Господи, не дай погибнуть моему мальчику!

Как бы мне хотелось проникнуть в его душу, во все его мысли.

Как я завидую, мучительно завидую каждому из его товарищей. С ними он говорит как с равными.

Они знают всё. Его мысли, его сомнения, его малейшие намерения.

И ничего этого не знаю я. Я, его отец!

Жена, — та спокойна.

— Что ты? Оставь его. Мальчик, как мальчик.

Но мне страшно. Мне страшно. Мне до ужаса страшно.

Как-то я пошёл в «детскую» именно тогда, когда у него сидели товарищи.

Было накурено, шумно и весело.

Когда я пришёл, — стало скучно.

Я наотмашь пожал им всем руки и уселся с самым товарищеским видом.

— Ну-с, о чём, господа, идёт спор? Дайте вспомнить старину!

Разговор не клеился. Я был лишним среди них. Не стеснял, не мешал. Просто был лишний. Как старик или маленький ребёнок бывает лишним в кругу молодёжи.

Они переглядывались.

И в их взглядах я читал:

— Скоро ли этот папахен уйдёт?

Вот слово, которое я ненавижу.

«Папахен».

Сын стал меня так звать с тех пор, как перешёл в университет.

В этом слове есть что-то ласково-ироническое, нежно-уничтожающее.
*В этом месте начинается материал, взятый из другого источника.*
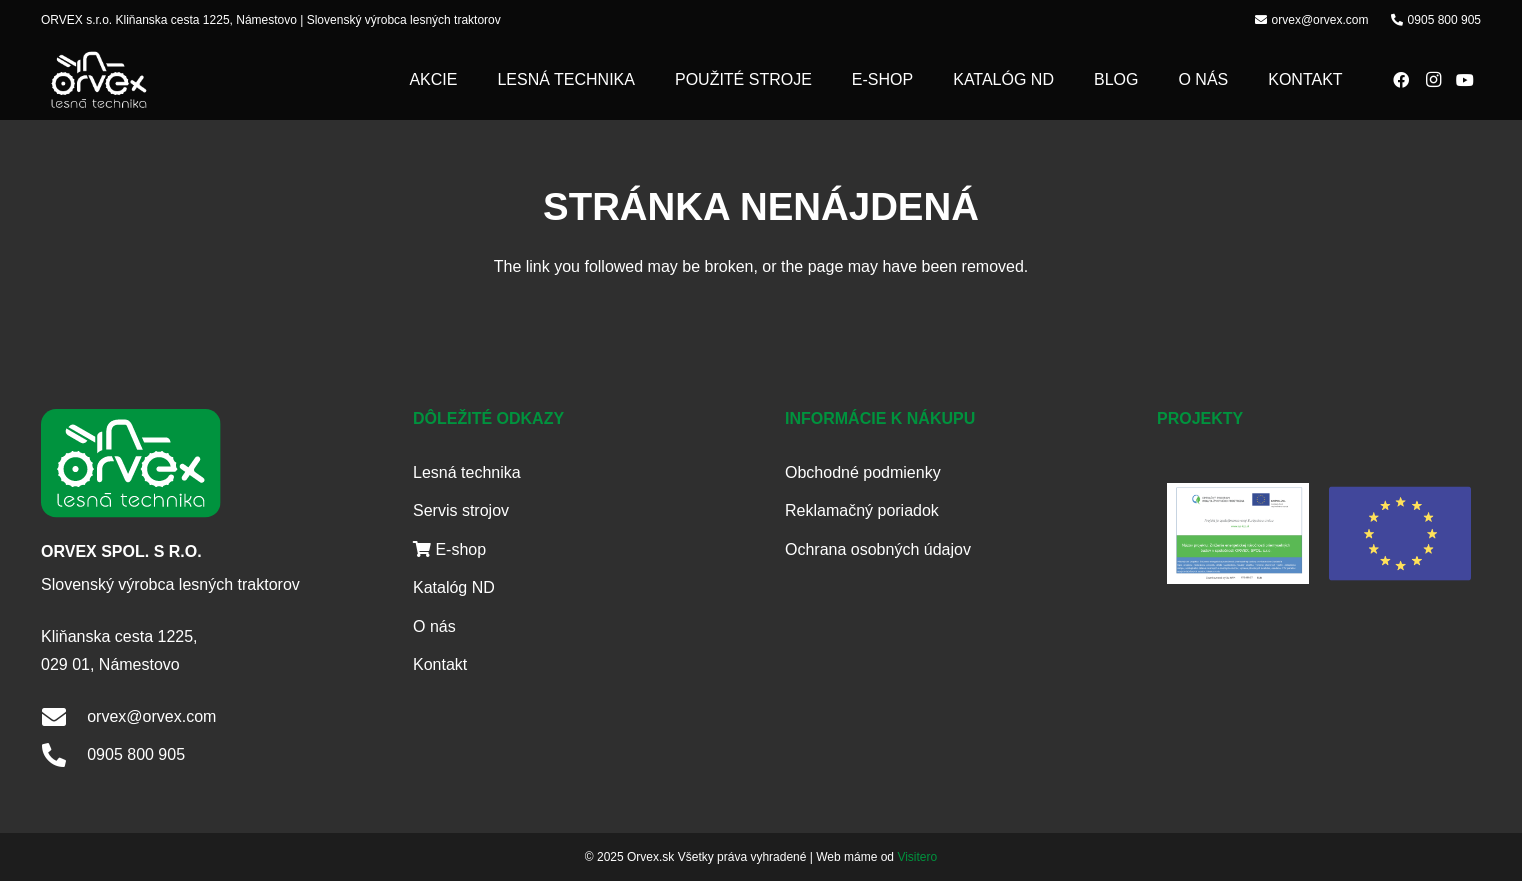 The image size is (1522, 881). I want to click on [Facebook], so click(1401, 80).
Словно я стал маленьким в его глазах.

Маленьким выдумывают ласкательные и забавные клички!

И у меня никогда не хватало духа протестовать и потребовать, чтобы он меня так не звал.

Я боялся показаться мелочным, глупообидчивым и вздорно требовательным.

Как же меня звать? «Родитель»?

Итак, тогда «папахен», посидев минут десять, ушёл.

И когда за мной закрылась дверь, — я с горем услышал, как шум, смех, спор снова поднялись там, у них…

Ведь не подслушивать же мне было у двери!

На днях я, наконец, не выдержал и сказал моему сыну:

— Ваня, нам надо с тобой объясниться!

Он рассмеялся.

— Что это ты, папахен? Как в пьесе! «Объясниться». Это в современных пьесах очень принято это выражение! Жена подходит к мужу, муж к жене, отец к сыну: «нам необходимо объясниться»! «Объясниться насчёт наших настроений». Итак, насчёт каких же «настроений» угодно тебе, папахен, «объясниться». Объясняйся! Настроенный сын твой тебя слушает!

Я заметил:

— Не смейся. Я говорю серьёзно. Речь идёт о твоём духовном «я». О твоих мыслях, верованиях. Я — твой отец и хотел бы…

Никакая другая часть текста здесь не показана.